Let's talk about the binary algorithm in the computer:

- Integer

We should be familiar with the binary algorithm of integers, that is, dividing them by two to get the remainder, and then sorting the remainder in reverse order. For example, calculate the binary value of 9:

9/2 = 4 + 1

4/2 = 2 + 0

2/2 = 1 + 0

1/2 = 0 + 1

The result is calculated until the quotient is 0. Then, the remainder is arranged from bottom to top, and the binary value of 9 is 1001.

From the above algorithm, we can see that dividing by an integer by 2 will eventually be able to reach 0. Therefore, integers can be accurately expressed in binary.

- Decimal

The decimal binary algorithm is roughly the opposite of an integer, that is, the fractional part is constantly multiplied by the integer part of the product 2, and then arranged in the forward order. For example, calculate the binary value of 0.9:

0.9*2 = 1.8 get 1

0.8*2 = 1.6 get 1

0.6*2 = 1.2 get 1

0.2*2 = 0.4 0

0.4*2 = 0.8 0

0.8*2 = 1.6 get 1

... ...

This loop goes on. So the binary decimal places I get are infinite loops: 0. 11100110011...

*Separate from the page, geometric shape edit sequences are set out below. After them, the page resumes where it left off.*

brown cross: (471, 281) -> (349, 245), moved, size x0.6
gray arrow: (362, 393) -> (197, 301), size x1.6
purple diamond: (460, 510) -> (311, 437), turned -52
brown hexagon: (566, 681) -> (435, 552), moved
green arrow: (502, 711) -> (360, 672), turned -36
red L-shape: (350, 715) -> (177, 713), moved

From the decimal binary algorithm, we can know that if we want to stop this algorithm, it can only be used when the decimal part is 0.5, but unfortunately this type of decimal point is very few. Therefore, it is difficult to accurately represent most Decimals in binary format.

------------------------ I am a split line ------------------------------

OK. With the above knowledge, let's go to the topic: see how the float type is represented in the memory.

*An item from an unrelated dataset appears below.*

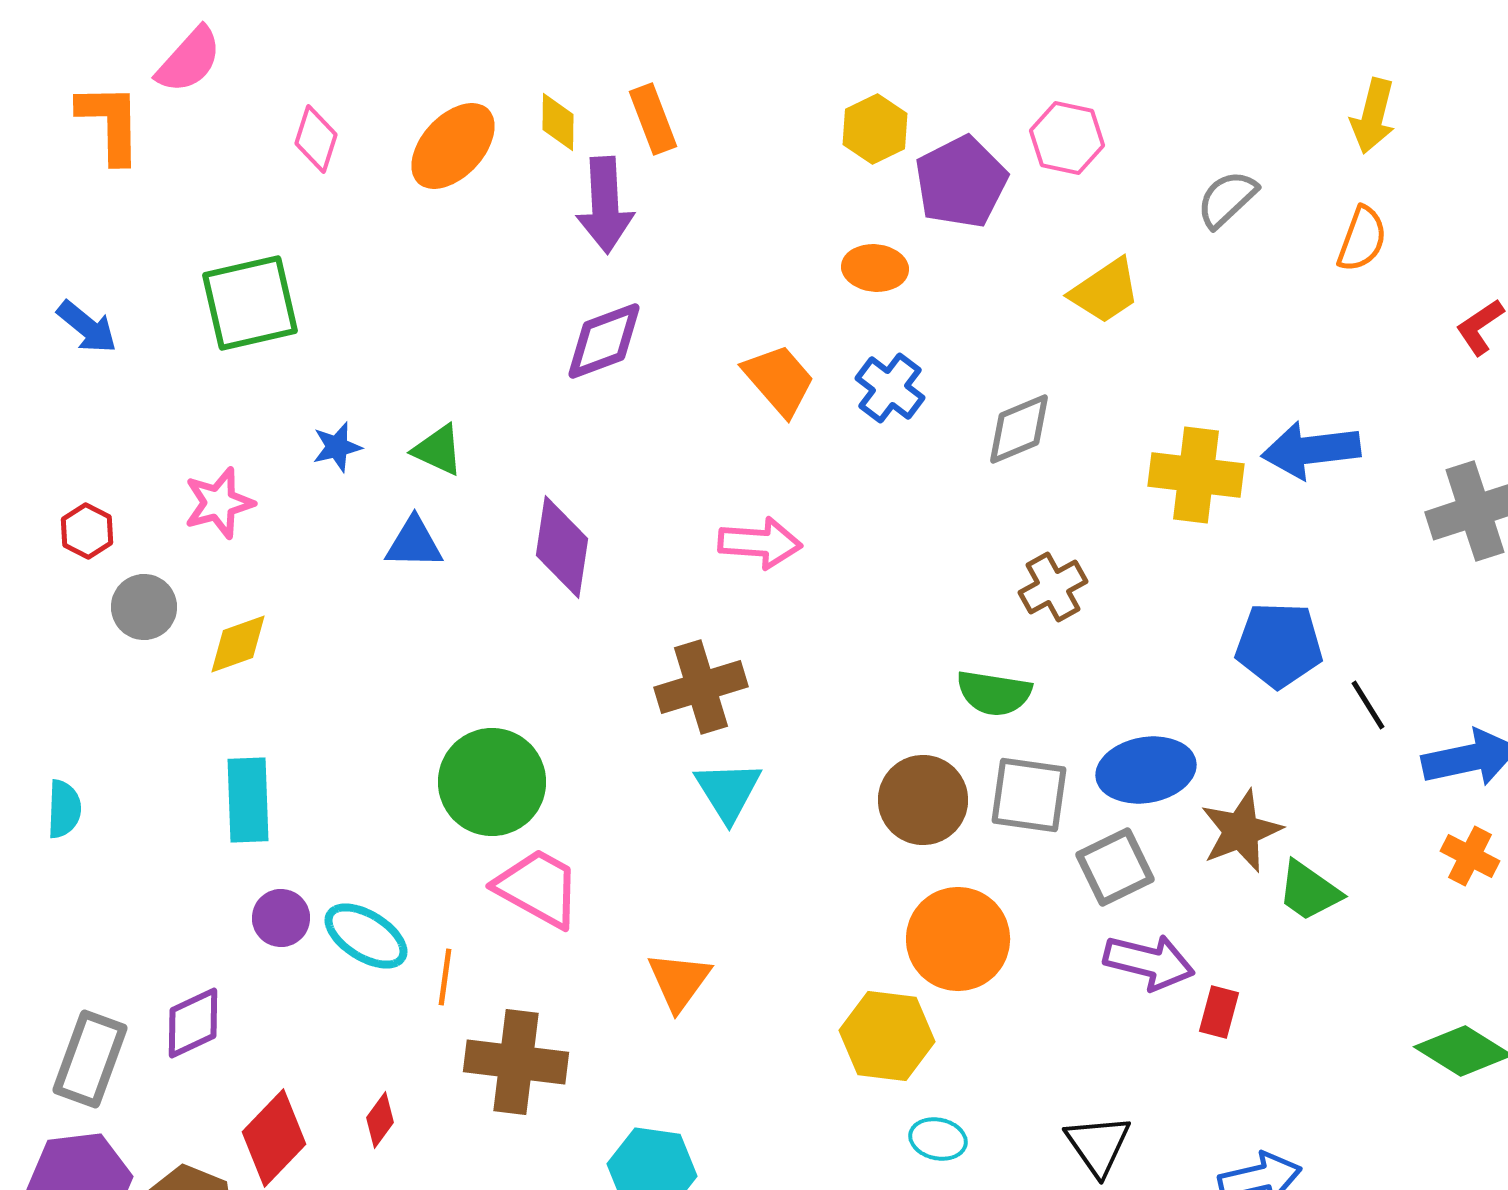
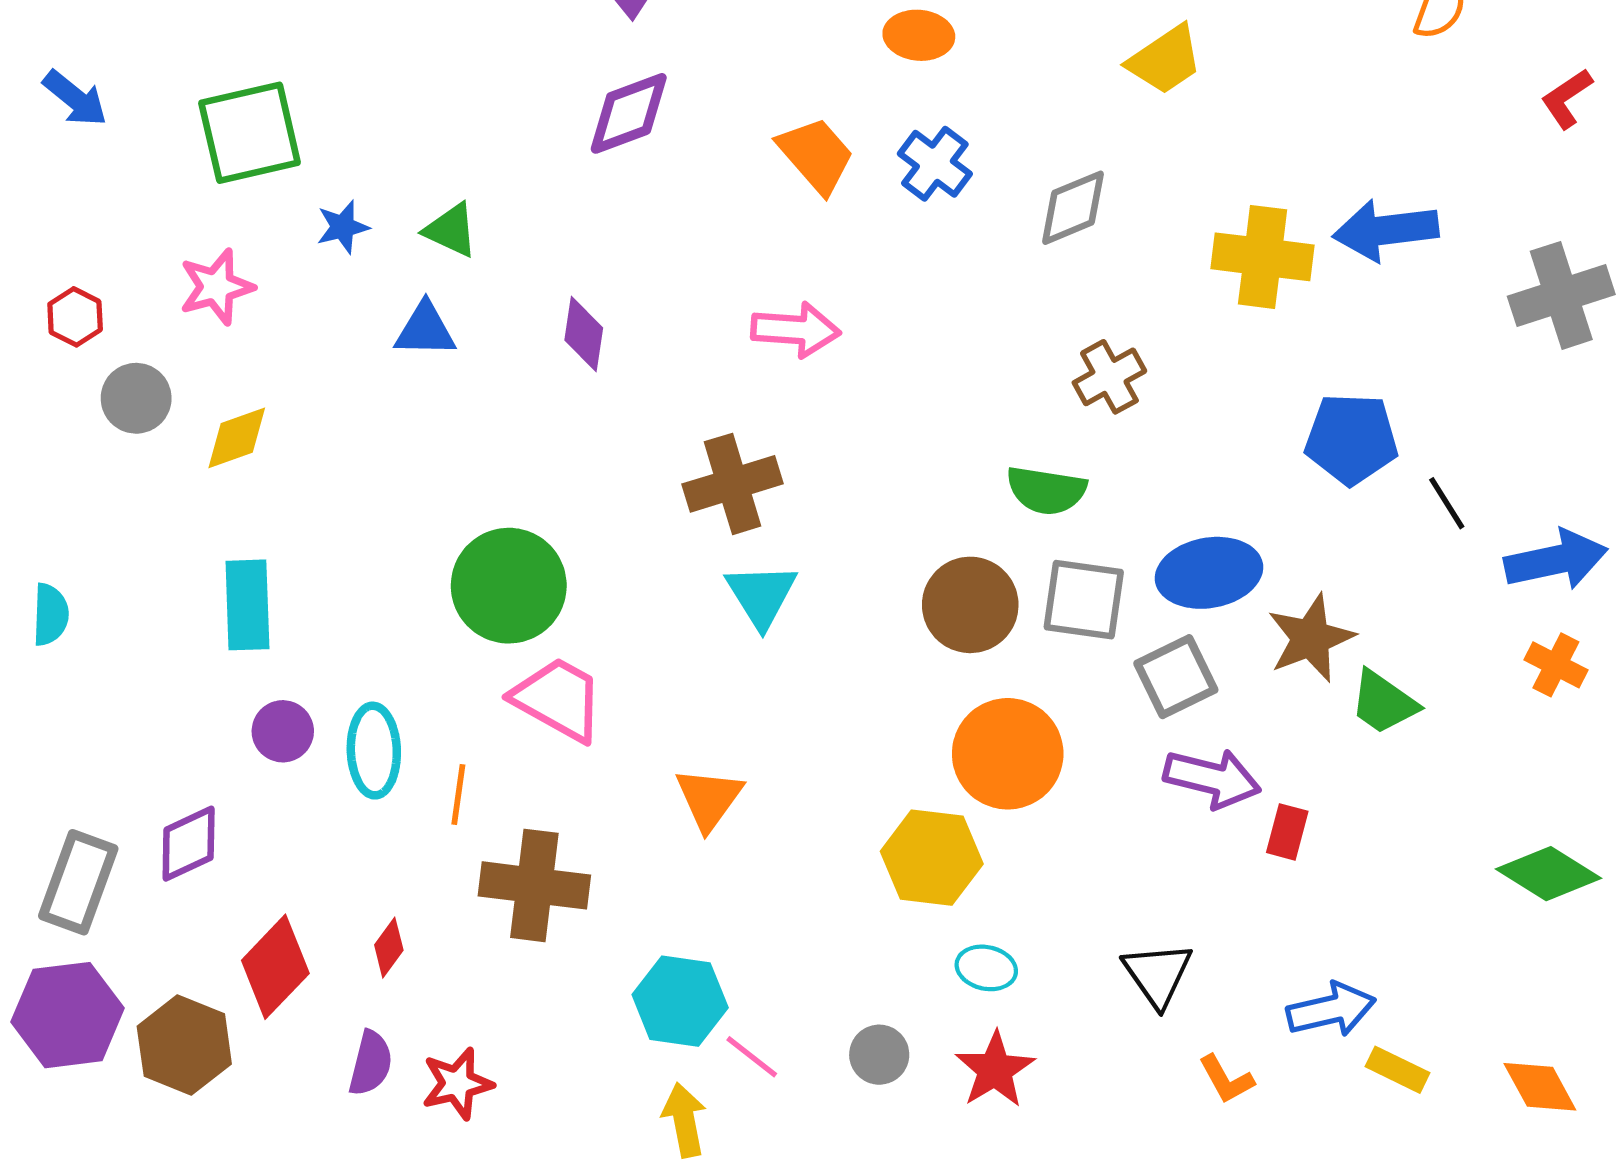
green square: (250, 303) -> (250, 133), moved
purple diamond: (562, 547) -> (584, 334), size x0.7
cyan ellipse: (366, 936) -> (374, 751), turned 56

The float type is also called the single-precision floating point type.__IEEE 754-2008__Is defined as follows:

S eeeeeeeeee fffffffffffffffffffff 31 30 23 22 0 |

Float Type 4 bytes in total -- 32 bits:

- Symbol bit

The leftmost sign, 0 is positive, and 1 is negative.
- Index

The following E is an index, which contains eight digits and is also represented in binary.
- Tail number

The final F is the decimal part, and the ending number is composed of the decimal part of the 23 digits + 1 digits. (This will be explained later ).

Here we need to talk about the index. Although the index is also expressed in 8-bit binary, IEEE has made some effort to define it and used offset to calculate the index.

IEEE stipulates that in the float type, the offset used to calculate the index is 127. That is to say, if your index is actually 0, then the binary value of 0 + 127 = 127 is saved in the memory. Later, let's take a look at how to use this.

After reading so much, we should demonstrate how the computer converts a decimal real number into a binary number. Take the number 6.9 as an example. -_-|!

First, we convert integers and decimals into the corresponding binary values according to the method described above. In this way, the binary value of 6.9 is 110. 1110011001100 .... It can be seen here

6.9 is converted to binary, and the fractional part is infinite loop, which cannot be accurately expressed in the current computer system. This is one of the reasons why computers are often inaccurate when calculating floating-point numbers.

Next, move the decimal point left (or right) to the first valid number. Generally speaking, it is to move the decimal point after the first 1. In this case, we need to shift the decimal point to the left of 2 places for the above 110. 1110011001100 ....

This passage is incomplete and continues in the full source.